Orta ve Latin Amerika ülkeleri ise, uluslararası sağlık turizmi kapsamında daha çok ABD vatandaşları tarafından ziyaret edilmektedir. Sadece 2014 yılı itibariyle 1,8 milyon ABD vatandaşı uluslararası sağlık turizmi kapsamında sunulan hizmetlerden yararlanmak için Orta ve Latin Amerika ülkelerini ziyaret etmiştir. Kolombiya ve Kosta Rika ise, ABD vatandaşı uluslararası sağlık turistlerinin en fazla tercih ettikleri ülkeler olarak belirlenmiştir.

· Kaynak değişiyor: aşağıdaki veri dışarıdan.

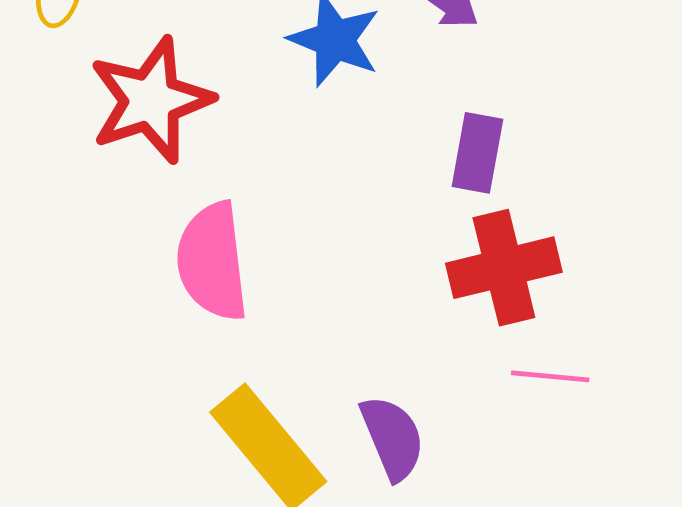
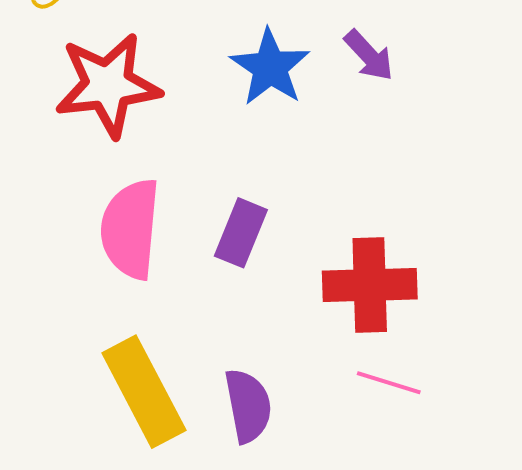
purple rectangle: (477, 153) -> (241, 233), moved

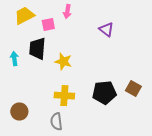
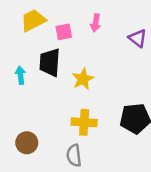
pink arrow: (67, 12) -> (96, 23), moved
yellow star: (63, 62) -> (83, 79), turned 30

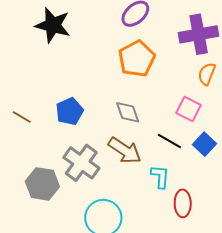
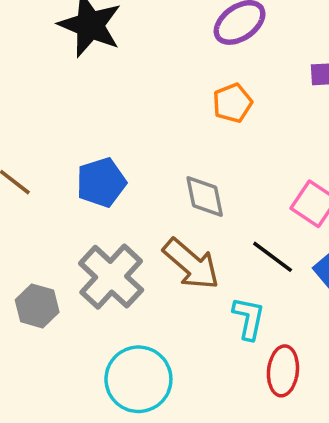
orange pentagon: (137, 59) -> (232, 103), size x0.6
gray hexagon: (42, 184) -> (37, 306), size x0.7

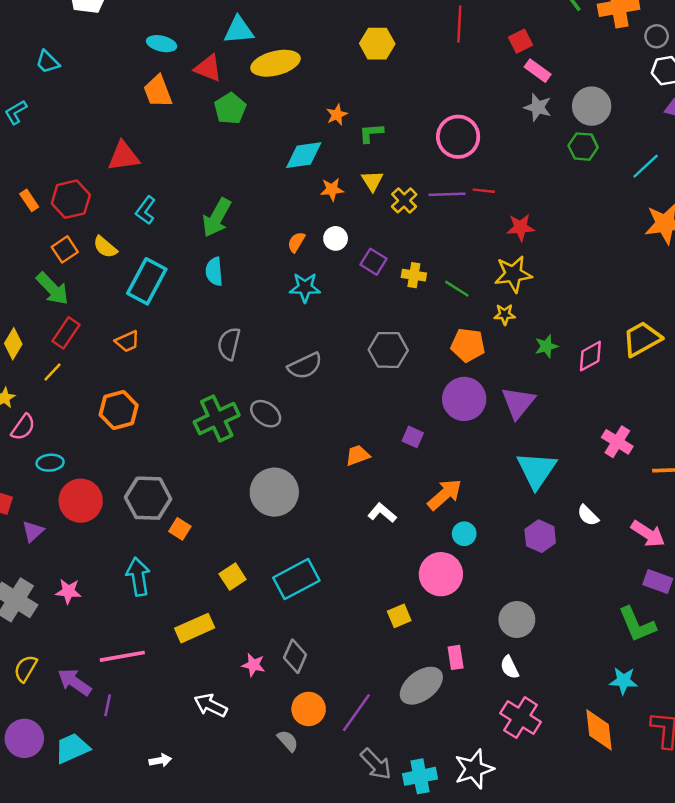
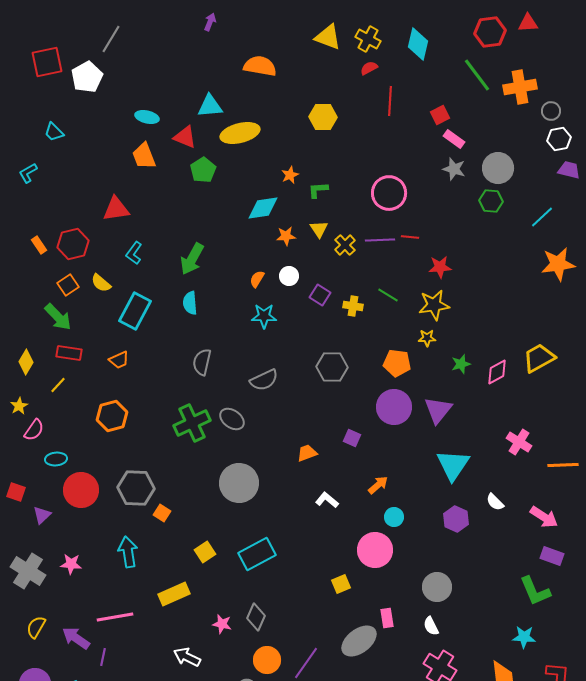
green line: (457, 289) -> (388, 295), moved
red rectangle: (66, 333) -> (69, 353), turned 65
orange arrow: (445, 495) -> (378, 485), size x0.7

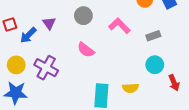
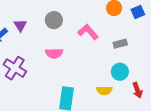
pink semicircle: (86, 50) -> (54, 53), turned -42
yellow semicircle: (130, 88) -> (104, 90), moved

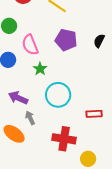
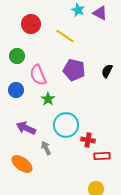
red rectangle: (94, 114) -> (102, 156), moved
gray arrow: (30, 118) -> (46, 148), moved
red cross: (64, 139) -> (88, 140), moved, size x0.6

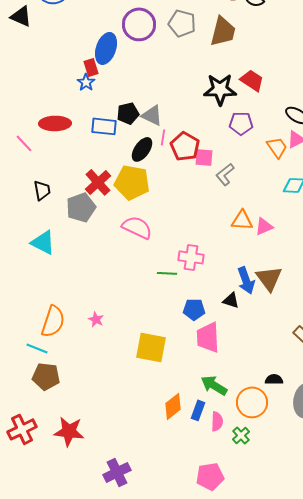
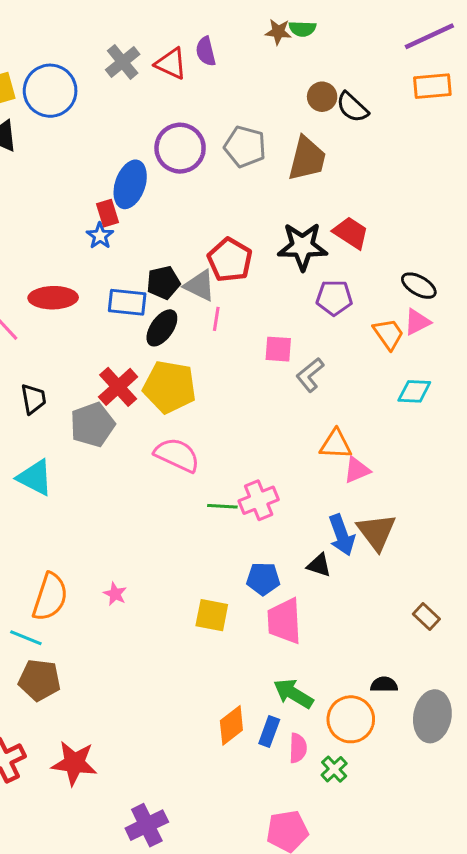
red pentagon: (185, 146) -> (230, 260), moved
black ellipse: (142, 149) -> (162, 328), moved
pink triangle: (264, 226) -> (357, 470), moved
pink cross: (191, 257) -> (259, 500), turned -30
green line: (167, 273) -> (222, 506), moved
yellow square: (151, 347) -> (212, 615), moved, size x0.7

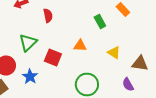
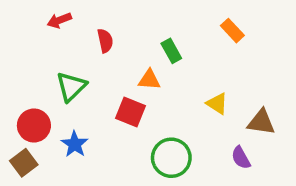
green rectangle: (100, 22) -> (171, 51), moved
orange triangle: (80, 46) -> (149, 80), moved
red square: (53, 58) -> (131, 112), moved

ABD – Küba ilişkilerinin bir ısınma dönemine girmesi ile birlikte de, Küba’ya giden uluslararası sağlık turistlerinin sayısının artış göstereceği belirtilmektedir (URL-28).

“Uluslararası Sağlık Turizmi Piyasası Verileri – 2014” ile ilgili belirlemeler Tablo 4.1.’de gösterilmiştir.

Tablo 4.1. Uluslararası Sağlık Turizmi Piyasası Verileri – 2014 (URL-28).

Tablo 4.1.’de; “Uluslararası Sağlık Turizmi Piyasası Verileri – 2014” İngiltere – Hindistan, ABD – Hindistan ve Türkiye – İspanya karşılaştırmasına yer verilmektedir. Bu doğrultuda tıbbi işlemlerin Hindistan’da, İngiltere’de aynı operasyonlar için öngörülen ücretlerin yaklaşık üçte birinden daha düşük düzeyde gerçekleştirildiği görülmektedir. Hindistan’da gerçekleştirilen bir karaciğer naklioperasyonu ise, ABD’de aynı operasyon için öngörülen ücretin onda biri düzeyinde bir ücretle yapılmaktadır. Türkiye’de gerçekleştirilen tıbbi operasyonlar da, İspanya’da aynı operasyonlar için öngörülen ücretlerin çok daha altında gerçekleştirilebilmektedir.